A preclinical study by Weill Cornell Medicine investigators shows that a specific human genetic variant of a receptor that stimulates insulin release may help individuals be more resistant to obesity. The researchers discovered that this variant behaves differently in the cell which may contribute to more efficient metabolism.
The study, posted online in Molecular Metabolism on Nov. 2, provides new insight into how human genetic variations affect an individual’s susceptibility to weight gain. The researchers developed mice with a human genetic variant in the glucose-dependent insulinotropic polypeptide (GIP) receptor associated with leaner body mass index (BMI). They found that the mice were better at processing sugar and staying leaner than mice with a different, more common variant of the receptor. The discovery may point to new potential strategies to treat obesity, which affects more than 100 million adults in the United States, according to the Centers for Disease Control and Prevention.
“Our work demonstrates how basic science research can yield important insights about complex biology,” said the study’s senior author, Timothy McGraw, professor of biochemistry in cardiothoracic surgery and in biochemistry at Weill Cornell Medicine. “These GIP receptors and their behavior at the cellular level profoundly impact metabolism and weight regulation.”
Genetic variants are differences in DNA sequence that occur naturally between individuals in a given population. Genome-wide association studies, which use statistics to carefully link genetic variants to particular traits, show about 20% of people of European descent have one copy of the GIP receptor with the Q354 gene variant and about 5% have two copies of the variant. The GIP receptor interacts with a hormone released in response to glucose levels after a meal.

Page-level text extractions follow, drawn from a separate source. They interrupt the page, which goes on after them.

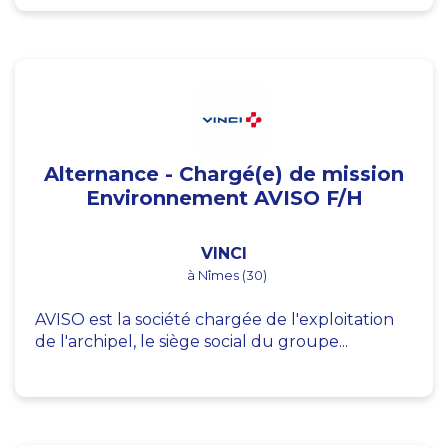
Alternance - Chargé(e) de mission
Environnement AVISO F/H
VINCI
à Nîmes (30)
AVISO est la société chargée de l'exploitation
de l'archipel, le siège social du groupe...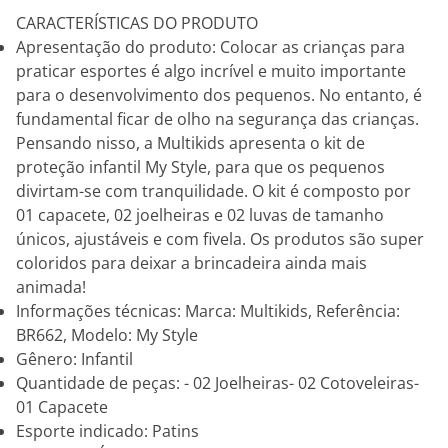
CARACTERÍSTICAS DO PRODUTO
Apresentação do produto: Colocar as crianças para
praticar esportes é algo incrível e muito importante
para o desenvolvimento dos pequenos. No entanto, é
fundamental ficar de olho na segurança das crianças.
Pensando nisso, a Multikids apresenta o kit de
proteção infantil My Style, para que os pequenos
divirtam-se com tranquilidade. O kit é composto por
01 capacete, 02 joelheiras e 02 luvas de tamanho
únicos, ajustáveis e com fivela. Os produtos são super
coloridos para deixar a brincadeira ainda mais
animada!
Informações técnicas: Marca: Multikids, Referência:
BR662, Modelo: My Style
Gênero: Infantil
Quantidade de peças: - 02 Joelheiras- 02 Cotoveleiras-
01 Capacete
Esporte indicado: Patins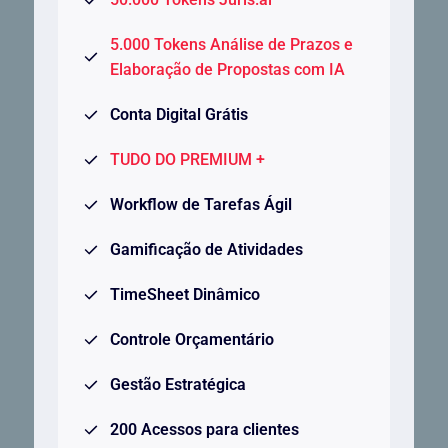
5.000 Tokens Análise de Prazos e
Elaboração de Propostas com IA
Conta Digital Grátis
TUDO DO PREMIUM +
Workflow de Tarefas Ágil
Gamificação de Atividades
TimeSheet Dinâmico
Controle Orçamentário
Gestão Estratégica
200 Acessos para clientes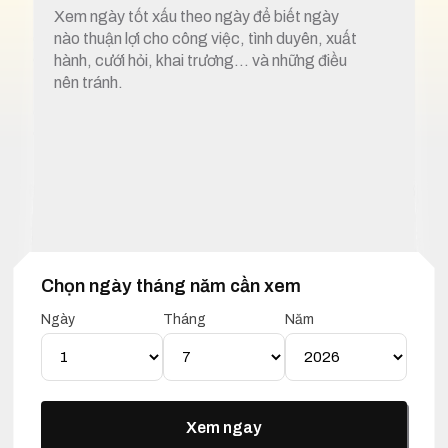
Xem ngày tốt xấu theo ngày để biết ngày
nào thuận lợi cho công việc, tình duyên, xuất
hành, cưới hỏi, khai trương… và những điều
nên tránh.
Chọn ngày tháng năm cần xem
1. Xem ngày tốt xấu 1 tháng 7 năm 2026
Ngày
Tháng
Năm
Lịch Vạn Niên 01 Tháng 07
Năm 2026
Xem ngay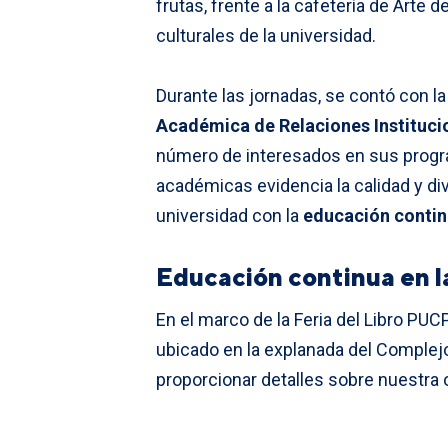
frutas, frente a la cafetería de Arte 
culturales de la universidad.
Durante las jornadas, se contó con l
Académica de Relaciones Instituci
número de interesados en sus progra
académicas evidencia la calidad y di
universidad con la
educación conti
Educación continua en l
En el marco de la Feria del Libro PUC
ubicado en la explanada del Complej
proporcionar detalles sobre nuestra 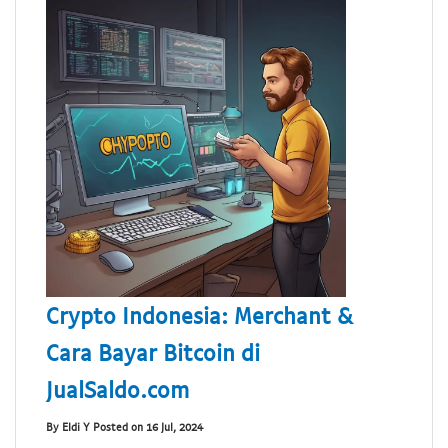
Crypto Indonesia: Merchant &
Cara Bayar Bitcoin di
JualSaldo.com
By Eldi Y Posted on 16 Jul, 2024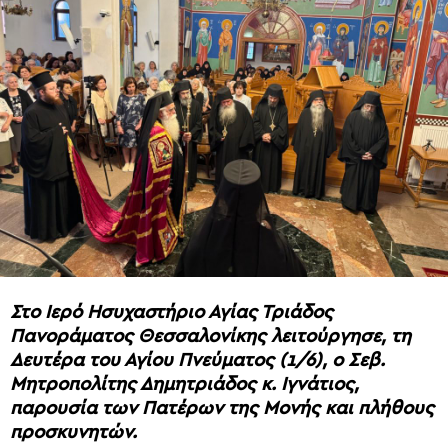
Στο Ιερό Ησυχαστήριο Αγίας Τριάδος
Πανοράματος Θεσσαλονίκης λειτούργησε, τη
Δευτέρα του Αγίου Πνεύματος (1/6), ο Σεβ.
Μητροπολίτης Δημητριάδος κ. Ιγνάτιος,
παρουσία των Πατέρων της Μονής και πλήθους
προσκυνητών.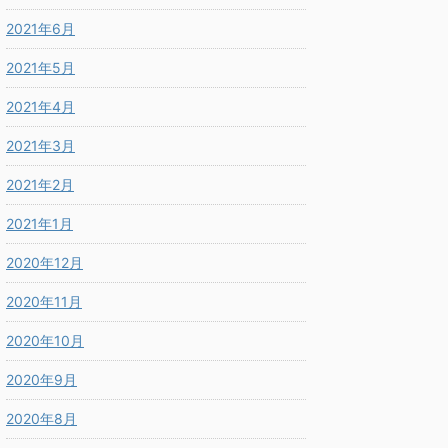
2021年6月
2021年5月
2021年4月
2021年3月
2021年2月
2021年1月
2020年12月
2020年11月
2020年10月
2020年9月
2020年8月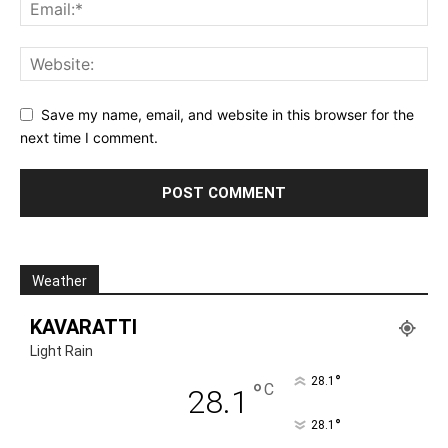
Save my name, email, and website in this browser for the
next time I comment.
Weather
KAVARATTI
Light Rain
°
28.1
°
C
28.1
°
28.1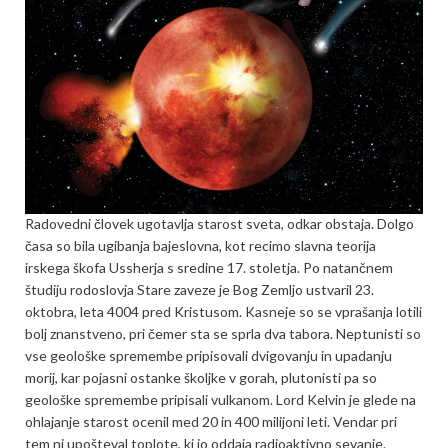
Radovedni človek ugotavlja starost sveta, odkar obstaja. Dolgo
časa so bila ugibanja bajeslovna, kot recimo slavna teorija
irskega škofa Ussherja s sredine 17. stoletja. Po natančnem
študiju rodoslovja Stare zaveze je Bog Zemljo ustvaril 23.
oktobra, leta 4004 pred Kristusom. Kasneje so se vprašanja lotili
bolj znanstveno, pri čemer sta se sprla dva tabora. Neptunisti so
vse geološke spremembe pripisovali dvigovanju in upadanju
morij, kar pojasni ostanke školjke v gorah, plutonisti pa so
geološke spremembe pripisali vulkanom. Lord Kelvin je glede na
ohlajanje starost ocenil med 20 in 400 milijoni leti. Vendar pri
tem ni upošteval toplote, ki jo oddaja radioaktivno sevanje.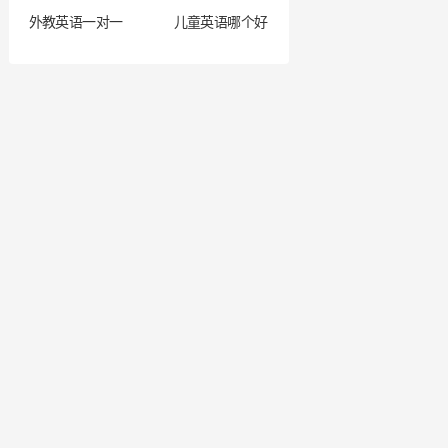
外教英语一对一
儿童英语哪个好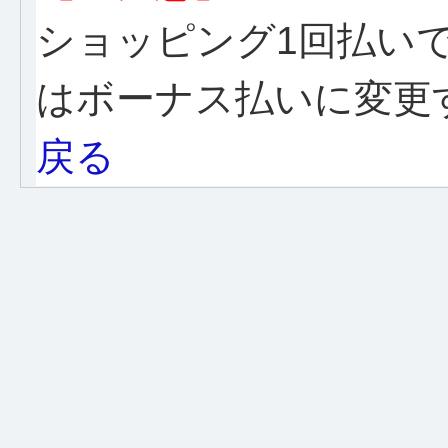
ショッピング1回払い
はボーナス払いに変更
戻る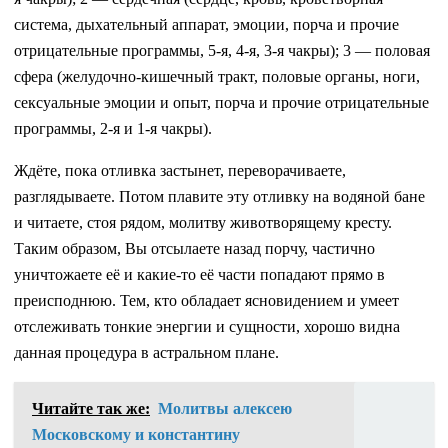
система, дыхательный аппарат, эмоции, порча и прочие
отрицательные программы, 5-я, 4-я, 3-я чакры); 3 — половая
сфера (желудочно-кишечный тракт, половые органы, ноги,
сексуальные эмоции и опыт, порча и прочие отрицательные
программы, 2-я и 1-я чакры).
Ждёте, пока отливка застынет, переворачиваете,
разглядываете. Потом плавите эту отливку на водяной бане
и читаете, стоя рядом, молитву животворящему кресту.
Таким образом, Вы отсылаете назад порчу, частично
уничтожаете её и какие-то её части попадают прямо в
преисподнюю. Тем, кто обладает ясновидением и умеет
отслеживать тонкие энергии и сущности, хорошо видна
данная процедура в астральном плане.
Читайте так же:
Молитвы алексею
Московскому и константину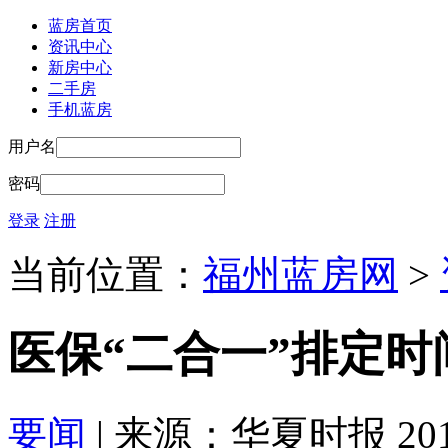
蓝房首页
资讯中心
新房中心
二手房
手机蓝房
用户名
密码
登录
注册
当前位置：
福州蓝房网
>
医保“二合一”排定时
要闻
| 来源：华夏时报 2016-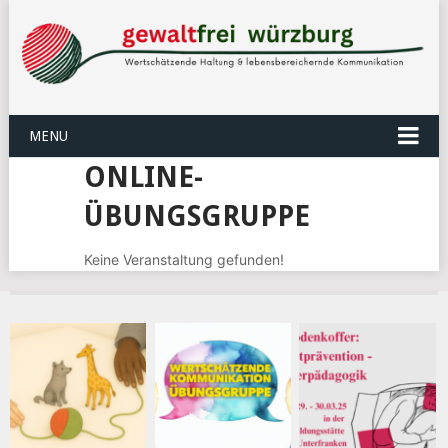
MENU
ONLINE-
ÜBUNGSGRUPPE
Keine Veranstaltung gefunden!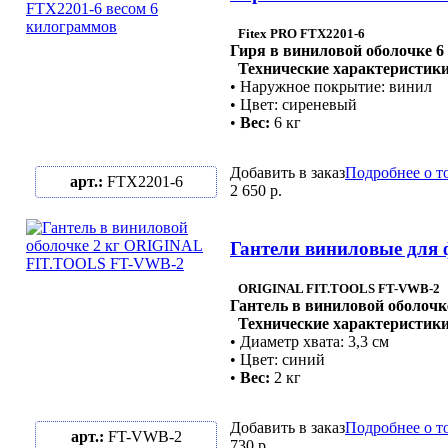
Fitex PRO FTX2201-6
Гиря в виниловой оболочке 6
Технические характеристики
• Наружное покрытие: винил
• Цвет: сиреневый
•
Вес:
6 кг
Добавить в заказ
Подробнее о т
арт.:
FTX2201-6
2 650 р.
Гантели виниловые для
ORIGINAL FIT.TOOLS FT-VWB-2
Гантель в виниловой оболочк
Технические характеристики
• Диаметр хвата: 3,3 см
• Цвет: синий
•
Вес:
2 кг
Добавить в заказ
Подробнее о т
арт.:
FT-VWB-2
730 р.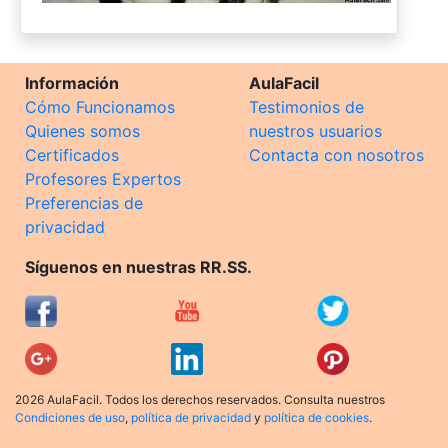
Información
AulaFacil
Cómo Funcionamos
Testimonios de
Quienes somos
nuestros usuarios
Certificados
Contacta con nosotros
Profesores Expertos
Preferencias de
privacidad
Síguenos en nuestras RR.SS.
2026 AulaFacil. Todos los derechos reservados. Consulta nuestros
Condiciones de uso
,
política de privacidad
y
política de cookies
.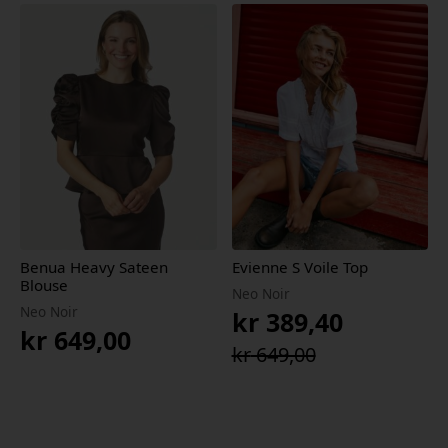
var:
er:
kr 1
kr 1
899,00.
329,30.
Benua Heavy Sateen
Evienne S Voile Top
Blouse
Neo Noir
Neo Noir
kr
389,40
kr
649,00
Opprinnelig
Nåværende
kr
649,00
pris
pris
var:
er:
kr 649,00.
kr 389,40.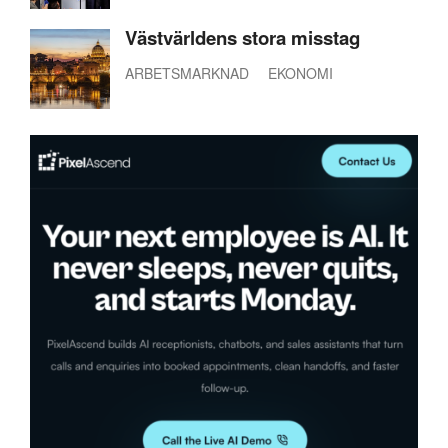
Västvärldens stora misstag
ARBETSMARKNAD
EKONOMI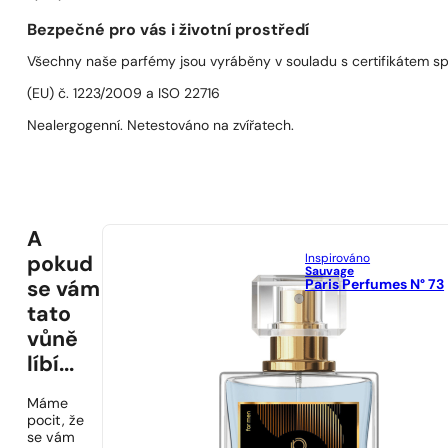
Bezpečné pro vás i životní prostředí
Všechny naše parfémy jsou vyráběny v souladu s certifikátem s
(EU) č. 1223/2009 a ISO 22716
Nealergogenní. Netestováno na zvířatech.
A
Inspirováno
pokud
Sauvage
Paris Perfumes N° 73
se vám
tato
vůně
líbí...
Máme
pocit, že
se vám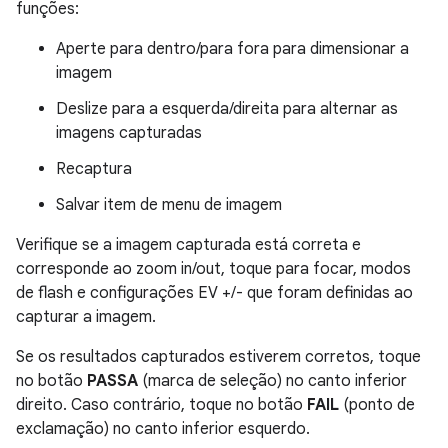
funções:
Aperte para dentro/para fora para dimensionar a
imagem
Deslize para a esquerda/direita para alternar as
imagens capturadas
Recaptura
Salvar item de menu de imagem
Verifique se a imagem capturada está correta e
corresponde ao zoom in/out, toque para focar, modos
de flash e configurações EV +/- que foram definidas ao
capturar a imagem.
Se os resultados capturados estiverem corretos, toque
no botão
PASSA
(marca de seleção) no canto inferior
direito. Caso contrário, toque no botão
FAIL
(ponto de
exclamação) no canto inferior esquerdo.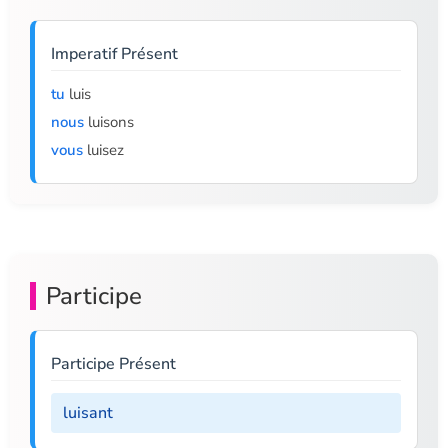
Imperatif Présent
tu
luis
nous
luisons
vous
luisez
Participe
Participe Présent
luisant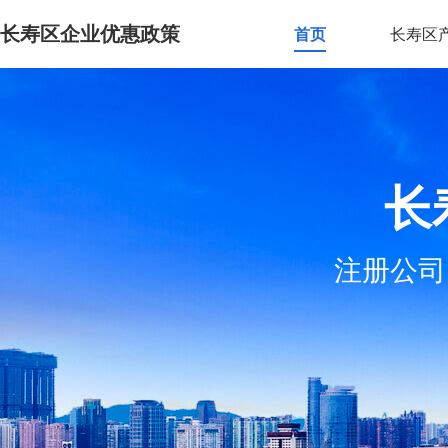
长寿区企业优惠政策
首页
长寿区
长
注册公司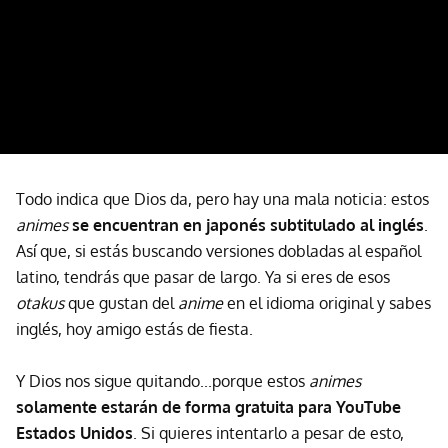
Todo indica que Dios da, pero hay una mala noticia: estos
animes
se encuentran en japonés subtitulado al inglés
.
Así que, si estás buscando versiones dobladas al español
latino, tendrás que pasar de largo. Ya si eres de esos
otakus
que gustan del
anime
en el idioma original y sabes
inglés, hoy amigo estás de fiesta.
Y Dios nos sigue quitando...porque estos
animes
solamente estarán de forma gratuita para YouTube
Estados Unidos
. Si quieres intentarlo a pesar de esto,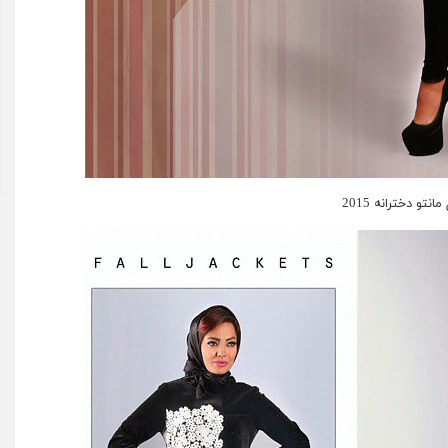
انتو دخترانه 2015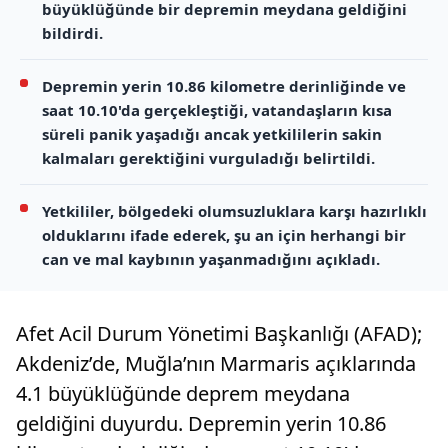
büyüklüğünde bir depremin meydana geldiğini
bildirdi.
Depremin yerin 10.86 kilometre derinliğinde ve
saat 10.10'da gerçekleştiği, vatandaşların kısa
süreli panik yaşadığı ancak yetkililerin sakin
kalmaları gerektiğini vurguladığı belirtildi.
Yetkililer, bölgedeki olumsuzluklara karşı hazırlıklı
olduklarını ifade ederek, şu an için herhangi bir
can ve mal kaybının yaşanmadığını açıkladı.
Afet Acil Durum Yönetimi Başkanlığı (AFAD);
Akdeniz’de, Muğla’nın Marmaris açıklarında
4.1 büyüklüğünde deprem meydana
geldiğini duyurdu. Depremin yerin 10.86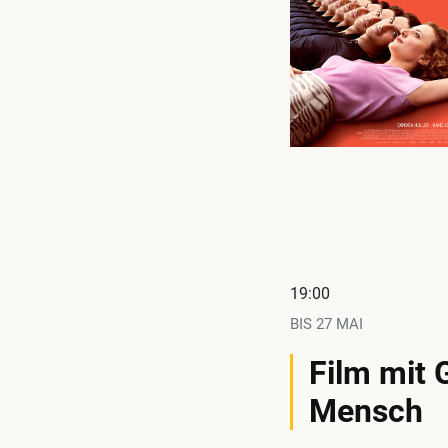
19:00
BIS
27 MAI
Film mit 
Mensch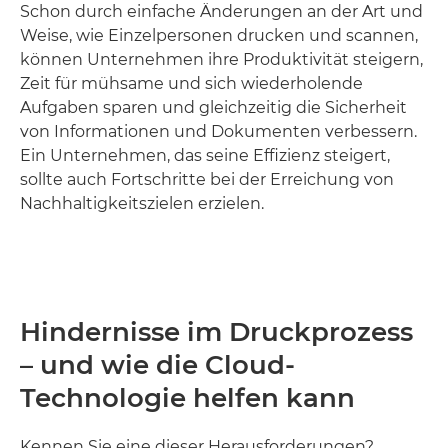
Schon durch einfache Änderungen an der Art und
Weise, wie Einzelpersonen drucken und scannen,
können Unternehmen ihre Produktivität steigern,
Zeit für mühsame und sich wiederholende
Aufgaben sparen und gleichzeitig die Sicherheit
von Informationen und Dokumenten verbessern.
Ein Unternehmen, das seine Effizienz steigert,
sollte auch Fortschritte bei der Erreichung von
Nachhaltigkeitszielen erzielen.
Hindernisse im Druckprozess
– und wie die Cloud-
Technologie helfen kann
Kennen Sie eine dieser Herausforderungen?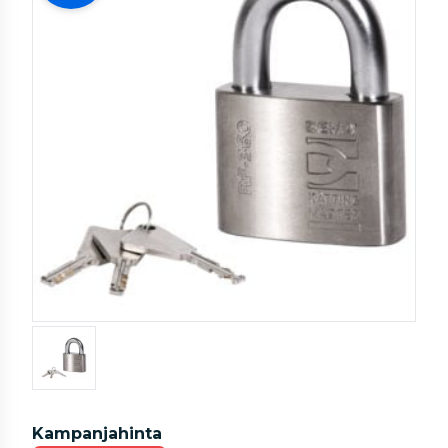
Kampanjahinta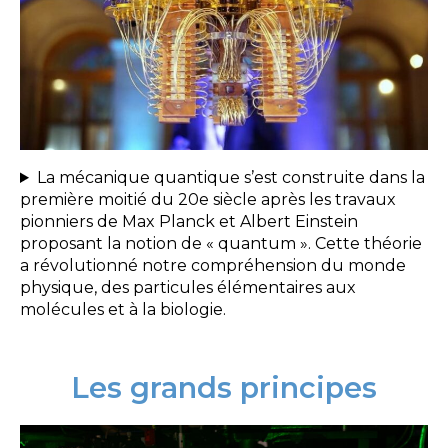
espace
La mécanique quantique s’est construite dans la
première moitié du 20e siècle après les travaux
pionniers de Max Planck et Albert Einstein
proposant la notion de « quantum ». Cette théorie
a révolutionné notre compréhension du monde
physique, des particules élémentaires aux
molécules et à la biologie.
Les grands principes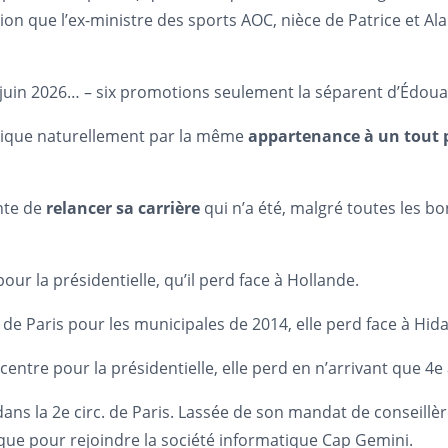
n que l’ex-ministre des sports AOC, nièce de Patrice et Ala
2 juin 2026… – six promotions seulement la séparent d’Édoua
xplique naturellement par la même
appartenance à un tout p
nte de
relancer sa carrière
qui n’a été, malgré toutes les b
our la présidentielle, qu’il perd face à Hollande.
e de Paris pour les municipales de 2014, elle perd face à Hida
centre pour la présidentielle, elle perd en n’arrivant que 4e 
dans la 2e circ. de Paris. Lassée de son mandat de conseillèr
tique pour rejoindre la société informatique Cap Gemini.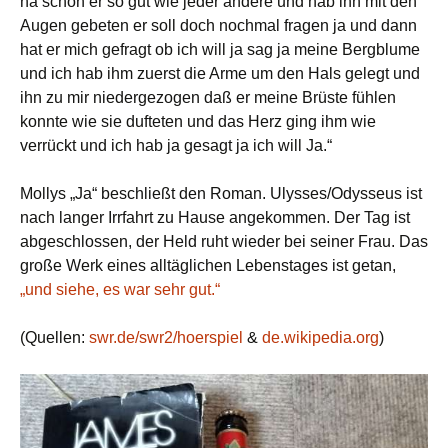
na schön er so gut wie jeder andere und hab ihn mit den
Augen gebeten er soll doch nochmal fragen ja und dann
hat er mich gefragt ob ich will ja sag ja meine Bergblume
und ich hab ihm zuerst die Arme um den Hals gelegt und
ihn zu mir niedergezogen daß er meine Brüste fühlen
konnte wie sie dufteten und das Herz ging ihm wie
verrückt und ich hab ja gesagt ja ich will Ja.“
Mollys „Ja“ beschließt den Roman. Ulysses/Odysseus ist
nach langer Irrfahrt zu Hause angekommen. Der Tag ist
abgeschlossen, der Held ruht wieder bei seiner Frau. Das
große Werk eines alltäglichen Lebenstages ist getan,
„und siehe, es war sehr gut.“
(Quellen:
swr.de/swr2/hoerspiel
&
de.wikipedia.org
)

“Studies suggest that people with at least one copy [of] this GIP receptor variant have altered metabolism that reduces their risk of developing obesity,” said the study’s lead author, Lucie Yammine, a postdoctoral associate in biochemistry at Weill Cornell Medicine.
To understand how this gene variant may be decreasing the risk of obesity, the team used CRISPR-Cas9 technology to genetically engineer mice with the variant in the gene encoding the GIP receptor, similar to the human version. They found that female mice with the variant were leaner on a typical mouse diet than female litter mates without it. Male mice with the gene variant were about the same weight as litter mates without it while consuming a regular diet, but the gene variant protected them from weight gain when fed a high-fat diet, which caused obesity in litter mates.
“We found that a change in one amino acid in the GIP receptor gene affected the whole body in terms of weight,” Yammine said. Mice with the variant were more sensitive to the GIP hormone that triggers the release of insulin, which controls blood sugar levels and helps the body convert food into energy.
The researchers compared what happened to mouse cells with and without the variant when exposed to glucose or the GIP hormone. Pancreatic cells from mice with the genetic variant produced more insulin in response to both glucose and the GIP hormone, which may explain why they are better at processing glucose.
“What’s interesting about these receptors is their location in the cell has a big impact on how they signal and their activity,” McGraw said. He explained that when the GIP hormone binds to the receptor, the receptor moves from the cell surface to inside the cell. When the GIP hormone eventually falls off the receptor, the receptor returns to the cell surface.
The team found that the GIP receptor variant stays inside the cell compartment four times longer than the typical receptor. McGraw suggested that this may allow the receptor to send more messages to the machinery inside cells, which helps in processing sugar more efficiently.
Still, more research is needed to confirm the effects of this variant on the receptor’s behavior. The researchers also want to learn if there are differences in the receptor’s behavior in other cell types, like brain cells, which play a crucial role in regulating hunger.
Recently, the Food and Drug Administration has approved several weight loss drugs that mimic natural hormones in the body and interact with receptors like GIP, including semaglutide (Wegovy) and tirzepatide (Zepbound). This has increased the interest in studying new ways to target the GIP receptor for obesity.
“Our work suggests that the movement of the receptor from the cell surface to the interior is an important factor in controlling metabolism. Therefore, drugs that could regulate the GIP receptor behavior and location could provide an important new avenue to combat obesity,” Yammine said.
In the meantime, McGraw said, it is essential to understand how people with different genetic variants in the GIP receptor respond to currently available weight loss medications. “A better appreciation of how different variants of receptors impact metabolism might allow for a precision medicine approach – matching a specific drug to a genetic variant - for weight loss,” he said.
This work was supported by National Institutes of Health.
Bridget Kuehn is a freelance writer for Weill Cornell Medicine.